**Aim of the exercise**
Please reproduce the entries exactly as they appear below, but not the pictures.

--------------------------------------------------

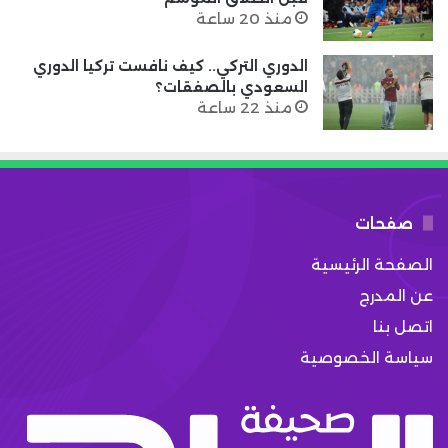
منذ 20 ساعة
الدوري التركي.. كيف نافست تركيا الدوري
السعودي بالصفقات؟
منذ 22 ساعة
صفحات
الصفحة الرئيسية
عن المدرج
اتصل بنا
سياسة الخصوصية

--------------------------------------------------

**Answer to this problem**
منذ 20 ساعة
الدوري التركي.. كيف نافست تركيا الدوري
السعودي بالصفقات؟
منذ 22 ساعة
صفحات
الصفحة الرئيسية
عن المدرج
اتصل بنا
سياسة الخصوصية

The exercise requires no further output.